__PROBLEM TO WORK ON__
In the copy of these records, include no pictures and change nothing else.

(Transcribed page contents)
_ _ _ _ _

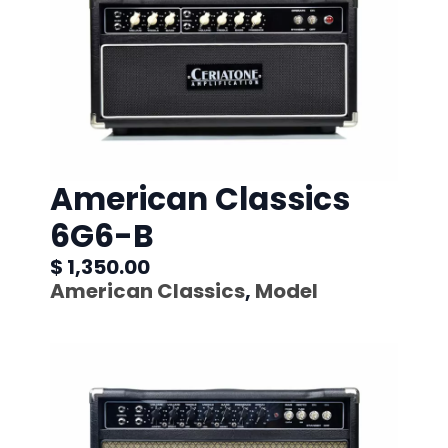
American Classics
6G6-B
$ 1,350.00
American Classics
,
Model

_ _ _ _ _

__SOLUTION FOR THIS PROBLEM__
American Classics
6G6-B
$ 1,350.00
American Classics
,
Model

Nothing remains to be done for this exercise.